Superannuation is an important component of personal wealth growth and long-term financial planning for many Australians. By contributing to their superannuation accounts over time, individuals can accumulate a significant amount of wealth that can be used to support their retirement lifestyle. The favourable tax treatment of superannuation also means contributions made by employers and employees are taxed at a lower rate than regular income tax, making it an attractive way to save for retirement.
As superannuation balances grow, they can also be used to invest in other assets such as property, shares, and businesses, providing additional opportunities for personal wealth growth.
Government confirms plans for $3 million super cap
The Australian government will double (from 15% to 30%) the tax on superannuation balances over $3 million starting from July 1, 2023, affecting around 2,000 people. The move is aimed at reducing inequality and increasing revenue for the country, as some individuals have accumulated large superannuation balances. The tax increase has been welcomed by many as a step towards a fairer tax system, while others have criticised it for targeting successful individuals and potentially discouraging investment and entrepreneurship. The revenue raised from the tax increase will be used to fund essential services and support for those in need.
Self-managed super fund SMSF and pensions
Steps to buying property using SMSF:
First, the client needs to set up an SMSF, establish a trust deed that allows real estate investment, and ensure that the SMSF has sufficient funds to purchase the property and pay the related fees. Next, identify suitable properties and conduct thorough due diligence, including inspections, valuations, and assessments of potential rental income. Finally, negotiate the purchase price and finalize the sale and the title to the property is transferred to SMSF.

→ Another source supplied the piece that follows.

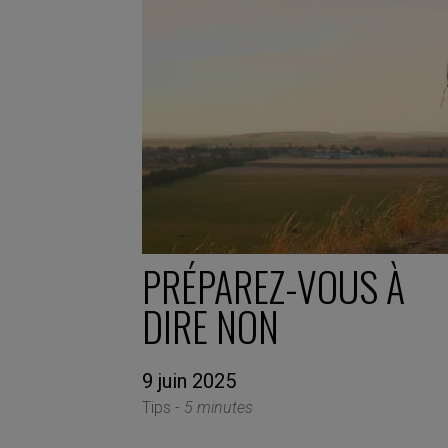
PRÉPAREZ-VOUS À
DIRE NON
9 juin 2025
Tips -
5 minutes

Benefits of Buying Property with SMSF:
Tax Benefits: Any rental income earned from the property is taxed at a lower rate within the SMSF(15%) than it would be outside of the fund. Capital gains from the property sale are also taxed at a lower rate if held for more than 12 months (10%) and 0% in the pension phase. Complying SMSFs are entitled to a capital gains tax (CGT) discount of one-third if the relevant asset had been owned for at least 12 months.
Control: By purchasing property through an SMSF, investors have greater control over the asset and the investment strategy.
Long-Term Investment: Property is often considered a long-term investment, which aligns with the goal of SMSFs to provide retirement income for members.
Federal Budget 2023 – super and retirement
In a positive development, the government has left the superannuation caps and limits unchanged, providing investors with much-needed certainty. The current concessional and non-concessional caps remain at $27,500 and $110,000, respectively. The total superannuation balance (TSB) cap of $1.7 million remains unadjusted, but it will likely increase to $1.9 million from 1 July 2023 due to indexation.
The government has also confirmed that it will lower the minimum eligibility age for making superannuation downsizer contributions from 60 to 55, allowing individuals aged 55 or over to make an additional non-concessional contribution of up to $300,000 from the proceeds of selling their main residence. The reduced age limit will apply from 1 January 2023. Downsizing will also be incentivized by extending the exemption from the asset test for sale proceeds from 12 to 24 months and applying only the lower deeming rate for income test purposes during this period.